*ACTION ITEM*. If a line in the entries below contains "page", copy it.

(Data excerpts)

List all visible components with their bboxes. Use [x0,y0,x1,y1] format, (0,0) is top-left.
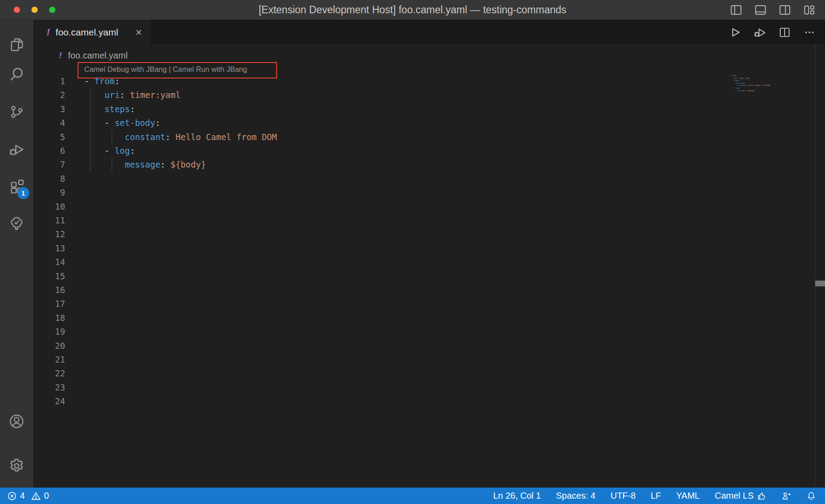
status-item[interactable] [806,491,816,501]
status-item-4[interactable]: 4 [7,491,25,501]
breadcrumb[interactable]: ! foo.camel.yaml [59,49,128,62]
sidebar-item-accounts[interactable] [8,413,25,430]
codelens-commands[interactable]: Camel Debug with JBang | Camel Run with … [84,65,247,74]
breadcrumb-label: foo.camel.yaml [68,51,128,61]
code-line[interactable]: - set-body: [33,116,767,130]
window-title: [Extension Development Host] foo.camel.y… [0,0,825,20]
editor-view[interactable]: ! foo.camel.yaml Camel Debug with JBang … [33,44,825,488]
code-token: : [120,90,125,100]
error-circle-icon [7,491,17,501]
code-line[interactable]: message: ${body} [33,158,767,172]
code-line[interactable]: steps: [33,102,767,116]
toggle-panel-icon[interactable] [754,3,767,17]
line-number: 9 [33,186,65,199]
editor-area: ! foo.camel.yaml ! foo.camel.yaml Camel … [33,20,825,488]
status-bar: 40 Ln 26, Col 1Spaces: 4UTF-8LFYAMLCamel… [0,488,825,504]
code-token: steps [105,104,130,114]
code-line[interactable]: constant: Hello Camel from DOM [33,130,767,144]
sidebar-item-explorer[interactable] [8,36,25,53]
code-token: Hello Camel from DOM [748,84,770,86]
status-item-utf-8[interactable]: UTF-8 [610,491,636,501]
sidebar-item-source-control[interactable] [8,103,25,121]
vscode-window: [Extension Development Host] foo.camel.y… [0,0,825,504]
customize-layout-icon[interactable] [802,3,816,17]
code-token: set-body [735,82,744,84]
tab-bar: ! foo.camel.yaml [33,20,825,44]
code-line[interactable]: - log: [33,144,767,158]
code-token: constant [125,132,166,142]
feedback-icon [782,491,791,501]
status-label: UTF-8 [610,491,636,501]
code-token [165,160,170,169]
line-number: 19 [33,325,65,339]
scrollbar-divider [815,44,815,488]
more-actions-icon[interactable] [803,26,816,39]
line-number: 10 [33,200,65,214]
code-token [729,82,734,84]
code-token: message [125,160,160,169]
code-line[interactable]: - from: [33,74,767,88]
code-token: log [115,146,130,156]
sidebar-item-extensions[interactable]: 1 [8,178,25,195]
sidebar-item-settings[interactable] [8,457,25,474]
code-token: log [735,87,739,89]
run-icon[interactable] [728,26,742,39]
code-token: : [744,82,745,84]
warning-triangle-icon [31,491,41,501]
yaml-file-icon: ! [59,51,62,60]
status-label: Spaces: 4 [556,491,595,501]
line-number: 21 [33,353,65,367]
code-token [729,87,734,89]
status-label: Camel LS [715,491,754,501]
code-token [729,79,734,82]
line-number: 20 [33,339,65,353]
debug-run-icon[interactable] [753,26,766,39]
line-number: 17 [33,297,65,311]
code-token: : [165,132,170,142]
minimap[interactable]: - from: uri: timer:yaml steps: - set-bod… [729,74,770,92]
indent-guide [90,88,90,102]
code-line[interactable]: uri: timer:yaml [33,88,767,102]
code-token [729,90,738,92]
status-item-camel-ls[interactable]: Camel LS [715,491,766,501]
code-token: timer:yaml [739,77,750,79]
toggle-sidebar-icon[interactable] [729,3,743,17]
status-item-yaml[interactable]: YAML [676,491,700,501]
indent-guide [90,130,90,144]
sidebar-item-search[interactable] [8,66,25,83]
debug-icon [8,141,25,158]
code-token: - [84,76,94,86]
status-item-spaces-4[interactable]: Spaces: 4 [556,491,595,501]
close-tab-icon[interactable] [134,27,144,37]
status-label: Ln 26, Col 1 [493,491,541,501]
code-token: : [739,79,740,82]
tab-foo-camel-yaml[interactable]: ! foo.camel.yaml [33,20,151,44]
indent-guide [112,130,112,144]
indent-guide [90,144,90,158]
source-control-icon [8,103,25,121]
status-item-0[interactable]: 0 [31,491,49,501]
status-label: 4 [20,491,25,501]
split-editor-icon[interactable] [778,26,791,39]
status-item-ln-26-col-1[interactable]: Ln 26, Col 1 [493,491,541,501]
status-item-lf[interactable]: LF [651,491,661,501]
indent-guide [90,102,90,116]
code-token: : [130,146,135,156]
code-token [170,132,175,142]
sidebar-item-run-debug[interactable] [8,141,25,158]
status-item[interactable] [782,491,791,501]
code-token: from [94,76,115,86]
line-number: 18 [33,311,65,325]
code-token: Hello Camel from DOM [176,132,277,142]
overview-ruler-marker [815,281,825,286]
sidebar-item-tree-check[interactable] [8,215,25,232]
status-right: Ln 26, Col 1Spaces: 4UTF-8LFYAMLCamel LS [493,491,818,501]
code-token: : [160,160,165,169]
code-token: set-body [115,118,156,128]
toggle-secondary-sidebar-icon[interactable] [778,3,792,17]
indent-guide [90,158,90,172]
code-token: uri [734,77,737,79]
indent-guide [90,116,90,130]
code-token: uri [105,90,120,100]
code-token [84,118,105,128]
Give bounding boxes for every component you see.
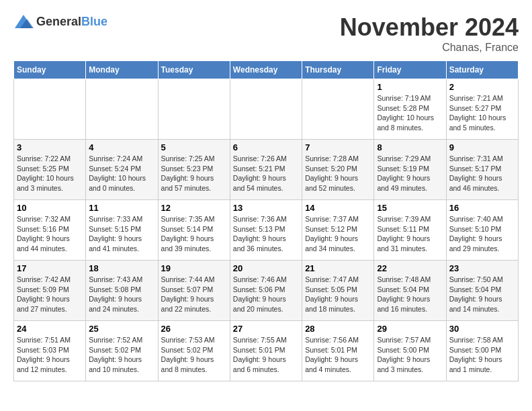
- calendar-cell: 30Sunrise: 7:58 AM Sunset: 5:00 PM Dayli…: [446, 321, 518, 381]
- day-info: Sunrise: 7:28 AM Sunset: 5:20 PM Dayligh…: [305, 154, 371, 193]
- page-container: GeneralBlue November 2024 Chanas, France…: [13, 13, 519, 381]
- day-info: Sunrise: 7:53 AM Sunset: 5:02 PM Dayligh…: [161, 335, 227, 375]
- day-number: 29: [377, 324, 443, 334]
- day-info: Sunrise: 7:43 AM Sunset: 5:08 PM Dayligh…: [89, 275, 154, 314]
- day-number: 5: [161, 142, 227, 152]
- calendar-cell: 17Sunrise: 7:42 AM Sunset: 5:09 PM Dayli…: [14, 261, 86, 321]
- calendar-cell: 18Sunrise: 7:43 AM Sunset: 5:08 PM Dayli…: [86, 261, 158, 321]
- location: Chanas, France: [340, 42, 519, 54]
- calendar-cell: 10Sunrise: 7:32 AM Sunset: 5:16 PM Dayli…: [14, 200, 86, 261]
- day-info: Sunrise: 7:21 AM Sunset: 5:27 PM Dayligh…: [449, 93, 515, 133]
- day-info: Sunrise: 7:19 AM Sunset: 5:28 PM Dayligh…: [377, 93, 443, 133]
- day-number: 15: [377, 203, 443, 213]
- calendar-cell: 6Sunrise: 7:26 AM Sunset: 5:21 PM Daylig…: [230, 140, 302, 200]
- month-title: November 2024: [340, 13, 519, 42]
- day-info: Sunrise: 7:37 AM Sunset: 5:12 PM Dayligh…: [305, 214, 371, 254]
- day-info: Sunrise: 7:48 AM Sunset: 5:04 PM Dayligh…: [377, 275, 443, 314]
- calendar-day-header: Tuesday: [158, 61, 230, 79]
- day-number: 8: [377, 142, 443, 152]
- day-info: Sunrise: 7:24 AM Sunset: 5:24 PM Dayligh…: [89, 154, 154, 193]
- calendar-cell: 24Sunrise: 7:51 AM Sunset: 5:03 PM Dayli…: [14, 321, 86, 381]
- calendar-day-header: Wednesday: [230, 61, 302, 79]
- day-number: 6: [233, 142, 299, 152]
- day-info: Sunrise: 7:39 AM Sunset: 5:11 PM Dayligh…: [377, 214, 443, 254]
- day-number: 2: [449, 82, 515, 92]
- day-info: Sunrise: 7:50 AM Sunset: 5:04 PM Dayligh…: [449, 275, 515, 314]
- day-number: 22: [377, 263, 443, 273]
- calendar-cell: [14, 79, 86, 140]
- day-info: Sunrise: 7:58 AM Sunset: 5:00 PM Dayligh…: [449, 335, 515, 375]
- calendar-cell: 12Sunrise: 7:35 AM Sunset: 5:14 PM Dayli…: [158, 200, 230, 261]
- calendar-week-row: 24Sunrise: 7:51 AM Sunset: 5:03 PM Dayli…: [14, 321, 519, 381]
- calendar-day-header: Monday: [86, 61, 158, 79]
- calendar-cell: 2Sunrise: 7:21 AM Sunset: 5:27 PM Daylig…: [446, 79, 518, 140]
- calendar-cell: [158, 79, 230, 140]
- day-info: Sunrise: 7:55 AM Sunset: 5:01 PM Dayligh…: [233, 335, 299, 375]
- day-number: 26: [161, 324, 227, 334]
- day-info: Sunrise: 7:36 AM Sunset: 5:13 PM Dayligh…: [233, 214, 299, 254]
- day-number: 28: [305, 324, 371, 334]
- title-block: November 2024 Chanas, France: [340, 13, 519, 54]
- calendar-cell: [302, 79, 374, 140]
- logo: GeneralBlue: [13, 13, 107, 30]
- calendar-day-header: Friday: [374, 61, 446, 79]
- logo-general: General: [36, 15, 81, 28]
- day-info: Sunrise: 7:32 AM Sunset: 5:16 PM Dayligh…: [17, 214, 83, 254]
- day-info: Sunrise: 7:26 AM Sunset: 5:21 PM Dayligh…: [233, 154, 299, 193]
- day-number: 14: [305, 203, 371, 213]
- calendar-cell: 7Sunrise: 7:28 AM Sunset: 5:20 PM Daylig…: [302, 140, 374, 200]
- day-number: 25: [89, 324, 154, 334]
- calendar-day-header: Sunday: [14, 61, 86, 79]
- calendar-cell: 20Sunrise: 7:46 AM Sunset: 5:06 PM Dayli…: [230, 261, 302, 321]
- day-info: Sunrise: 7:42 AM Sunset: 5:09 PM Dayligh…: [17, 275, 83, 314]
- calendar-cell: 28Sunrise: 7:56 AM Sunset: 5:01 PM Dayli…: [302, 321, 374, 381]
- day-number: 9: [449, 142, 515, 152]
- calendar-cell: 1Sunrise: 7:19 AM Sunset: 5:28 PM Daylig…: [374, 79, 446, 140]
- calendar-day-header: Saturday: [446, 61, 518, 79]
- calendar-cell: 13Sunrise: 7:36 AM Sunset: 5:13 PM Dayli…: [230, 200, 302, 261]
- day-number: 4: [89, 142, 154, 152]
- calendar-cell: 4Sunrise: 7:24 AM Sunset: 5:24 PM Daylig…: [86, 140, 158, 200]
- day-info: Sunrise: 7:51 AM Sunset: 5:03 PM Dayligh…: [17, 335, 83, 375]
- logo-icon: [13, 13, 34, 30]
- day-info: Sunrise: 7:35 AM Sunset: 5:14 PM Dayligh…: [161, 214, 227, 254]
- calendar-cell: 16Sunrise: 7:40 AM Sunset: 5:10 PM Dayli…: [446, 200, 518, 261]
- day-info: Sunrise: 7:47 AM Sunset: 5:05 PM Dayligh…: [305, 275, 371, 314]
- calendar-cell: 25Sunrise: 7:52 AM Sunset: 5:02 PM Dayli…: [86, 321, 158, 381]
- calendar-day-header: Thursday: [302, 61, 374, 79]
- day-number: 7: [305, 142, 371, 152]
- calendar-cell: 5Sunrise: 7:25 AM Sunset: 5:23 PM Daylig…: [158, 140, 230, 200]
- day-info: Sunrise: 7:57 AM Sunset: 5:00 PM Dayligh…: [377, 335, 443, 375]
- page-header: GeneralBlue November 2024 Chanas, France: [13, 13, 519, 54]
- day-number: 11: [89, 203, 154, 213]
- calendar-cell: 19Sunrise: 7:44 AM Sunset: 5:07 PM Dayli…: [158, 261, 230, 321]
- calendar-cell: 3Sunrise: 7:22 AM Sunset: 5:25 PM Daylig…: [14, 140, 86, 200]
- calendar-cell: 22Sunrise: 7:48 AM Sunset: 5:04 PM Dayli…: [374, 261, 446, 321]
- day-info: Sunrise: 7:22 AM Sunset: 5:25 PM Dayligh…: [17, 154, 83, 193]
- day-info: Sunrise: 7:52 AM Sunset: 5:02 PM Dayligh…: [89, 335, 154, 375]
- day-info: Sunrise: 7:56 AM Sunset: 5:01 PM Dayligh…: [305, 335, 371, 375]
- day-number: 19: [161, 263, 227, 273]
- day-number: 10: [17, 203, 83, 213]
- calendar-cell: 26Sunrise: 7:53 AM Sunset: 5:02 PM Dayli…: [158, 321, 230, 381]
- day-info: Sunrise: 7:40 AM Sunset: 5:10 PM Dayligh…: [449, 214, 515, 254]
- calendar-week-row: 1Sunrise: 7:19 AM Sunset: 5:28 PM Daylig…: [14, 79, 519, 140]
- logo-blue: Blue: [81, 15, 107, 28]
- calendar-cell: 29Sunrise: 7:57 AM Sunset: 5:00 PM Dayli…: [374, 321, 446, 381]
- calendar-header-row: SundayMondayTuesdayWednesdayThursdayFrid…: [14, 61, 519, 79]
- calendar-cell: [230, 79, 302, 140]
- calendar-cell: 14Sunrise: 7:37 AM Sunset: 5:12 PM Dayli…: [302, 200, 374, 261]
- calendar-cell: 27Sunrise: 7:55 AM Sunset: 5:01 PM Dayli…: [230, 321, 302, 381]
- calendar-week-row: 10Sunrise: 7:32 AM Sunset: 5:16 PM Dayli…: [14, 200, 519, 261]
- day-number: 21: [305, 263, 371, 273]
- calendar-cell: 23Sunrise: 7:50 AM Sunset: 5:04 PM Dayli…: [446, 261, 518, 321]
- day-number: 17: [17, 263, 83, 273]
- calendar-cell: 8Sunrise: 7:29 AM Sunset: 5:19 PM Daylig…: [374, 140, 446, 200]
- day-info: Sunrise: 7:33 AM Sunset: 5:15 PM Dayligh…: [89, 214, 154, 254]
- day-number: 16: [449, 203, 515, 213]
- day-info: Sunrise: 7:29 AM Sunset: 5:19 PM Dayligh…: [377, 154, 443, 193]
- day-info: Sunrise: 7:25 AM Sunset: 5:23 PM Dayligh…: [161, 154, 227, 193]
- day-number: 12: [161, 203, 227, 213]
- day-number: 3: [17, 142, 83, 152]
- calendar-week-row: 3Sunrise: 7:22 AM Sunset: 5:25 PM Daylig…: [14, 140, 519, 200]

*ANSWER TO THE EXERCISE*.
- page-container: GeneralBlue November 2024 Chanas, France…: [13, 13, 519, 381]
- page-header: GeneralBlue November 2024 Chanas, France: [13, 13, 519, 54]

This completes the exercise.